_TASK ITEM_. Reproduce each record verbatim, images excluded.

_RECORDS SHOWN_.
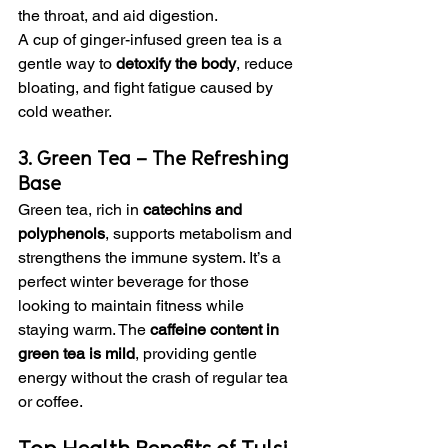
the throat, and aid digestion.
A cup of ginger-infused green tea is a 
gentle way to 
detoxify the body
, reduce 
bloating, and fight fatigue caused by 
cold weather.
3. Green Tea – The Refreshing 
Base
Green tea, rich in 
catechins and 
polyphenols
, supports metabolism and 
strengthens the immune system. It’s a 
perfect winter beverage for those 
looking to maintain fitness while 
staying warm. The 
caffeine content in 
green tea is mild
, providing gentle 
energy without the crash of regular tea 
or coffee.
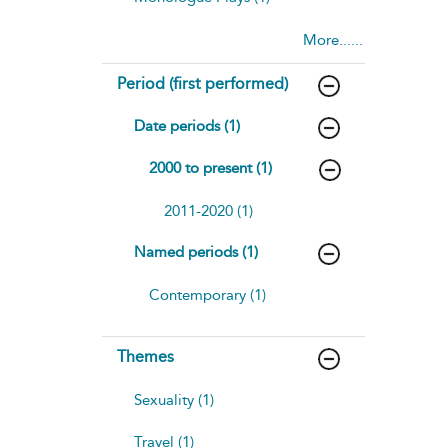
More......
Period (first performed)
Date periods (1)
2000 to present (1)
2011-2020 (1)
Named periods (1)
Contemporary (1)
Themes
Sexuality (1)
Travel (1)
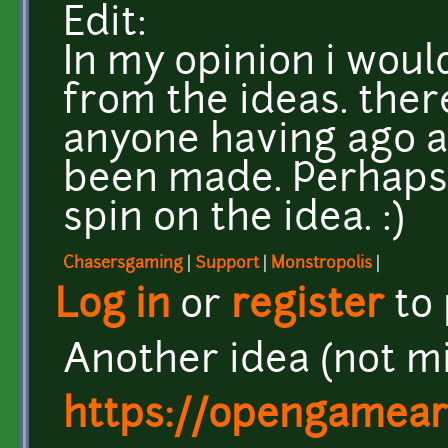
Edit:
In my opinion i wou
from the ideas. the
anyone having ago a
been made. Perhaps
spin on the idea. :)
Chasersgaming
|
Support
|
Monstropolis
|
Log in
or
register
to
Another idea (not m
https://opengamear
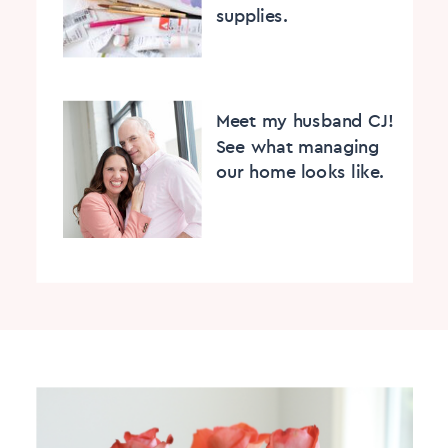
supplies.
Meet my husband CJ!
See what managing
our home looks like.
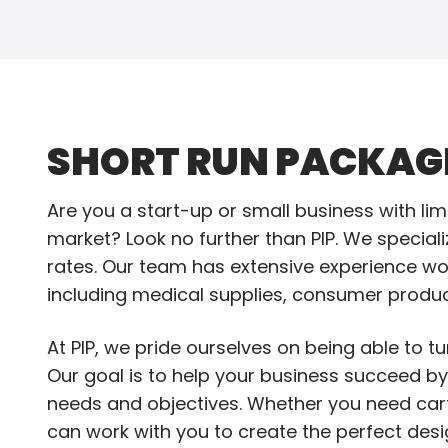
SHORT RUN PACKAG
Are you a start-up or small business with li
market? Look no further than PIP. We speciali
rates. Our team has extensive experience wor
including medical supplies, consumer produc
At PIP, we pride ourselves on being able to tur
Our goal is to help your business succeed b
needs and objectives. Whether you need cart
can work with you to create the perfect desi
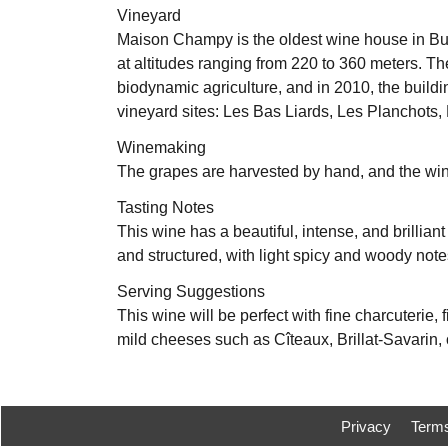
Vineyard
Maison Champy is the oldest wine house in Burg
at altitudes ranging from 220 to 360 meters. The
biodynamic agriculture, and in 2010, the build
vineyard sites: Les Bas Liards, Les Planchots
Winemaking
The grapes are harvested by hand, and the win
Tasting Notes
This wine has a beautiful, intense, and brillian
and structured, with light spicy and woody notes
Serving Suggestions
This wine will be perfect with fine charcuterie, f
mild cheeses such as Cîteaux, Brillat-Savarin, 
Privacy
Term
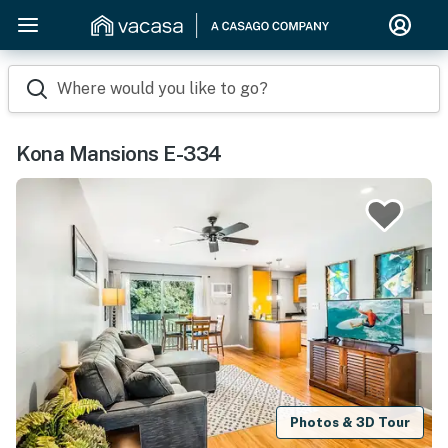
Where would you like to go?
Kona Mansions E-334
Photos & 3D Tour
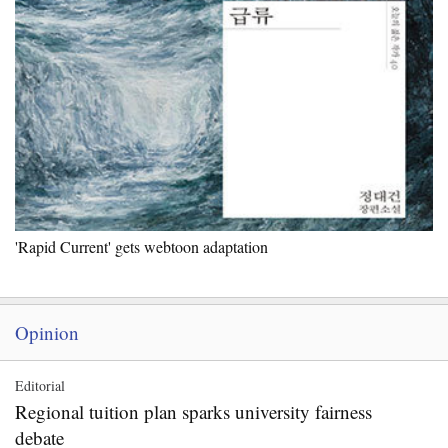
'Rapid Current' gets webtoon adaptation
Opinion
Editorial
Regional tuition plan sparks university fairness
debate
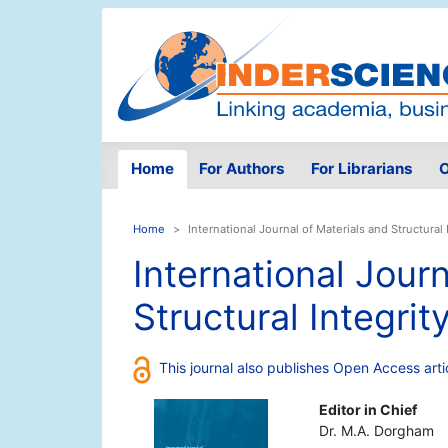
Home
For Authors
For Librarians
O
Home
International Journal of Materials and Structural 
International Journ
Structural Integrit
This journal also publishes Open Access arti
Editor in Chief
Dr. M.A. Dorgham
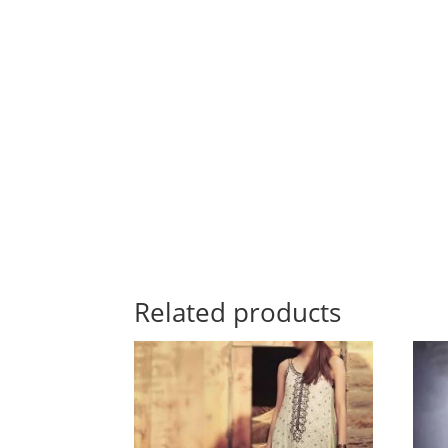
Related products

_RESPONSE TO THE EXERCISE_.
the throat, and aid digestion.
A cup of ginger-infused green tea is a 
gentle way to 
detoxify the body
, reduce 
bloating, and fight fatigue caused by 
cold weather.
3. Green Tea – The Refreshing 
Base
Green tea, rich in 
catechins and 
polyphenols
, supports metabolism and 
strengthens the immune system. It’s a 
perfect winter beverage for those 
looking to maintain fitness while 
staying warm. The 
caffeine content in 
green tea is mild
, providing gentle 
energy without the crash of regular tea 
or coffee.
More......
Period (first performed)
Date periods (1)
2000 to present (1)
2011-2020 (1)
Named periods (1)
Contemporary (1)
Themes
Sexuality (1)
Travel (1)
Edit:
In my opinion i wou
from the ideas. the
anyone having ago a
been made. Perhaps
spin on the idea. :)
Chasersgaming
|
Support
|
Monstropolis
|
Log in
or
register
to
Another idea (not m
https://opengamear
supplies.
Meet my husband CJ!
See what managing
our home looks like.
SHORT RUN PACKAG
Are you a start-up or small business with li
market? Look no further than PIP. We speciali
rates. Our team has extensive experience wor
including medical supplies, consumer produc
At PIP, we pride ourselves on being able to tur
Our goal is to help your business succeed b
needs and objectives. Whether you need cart
can work with you to create the perfect desi
Vineyard
Maison Champy is the oldest wine house in Burg
at altitudes ranging from 220 to 360 meters. The
biodynamic agriculture, and in 2010, the build
vineyard sites: Les Bas Liards, Les Planchots
Winemaking
The grapes are harvested by hand, and the win
Tasting Notes
This wine has a beautiful, intense, and brillian
and structured, with light spicy and woody notes
Serving Suggestions
This wine will be perfect with fine charcuterie, f
mild cheeses such as Cîteaux, Brillat-Savarin, 
Privacy
Term
Where would you like to go?
Kona Mansions E-334
Photos & 3D Tour
'Rapid Current' gets webtoon adaptation
Opinion
Editorial
Regional tuition plan sparks university fairness
debate
Home
For Authors
For Librarians
O
Home
International Journal of Materials and Structural 
International Journ
Structural Integrit
This journal also publishes Open Access arti
Editor in Chief
Dr. M.A. Dorgham
Related products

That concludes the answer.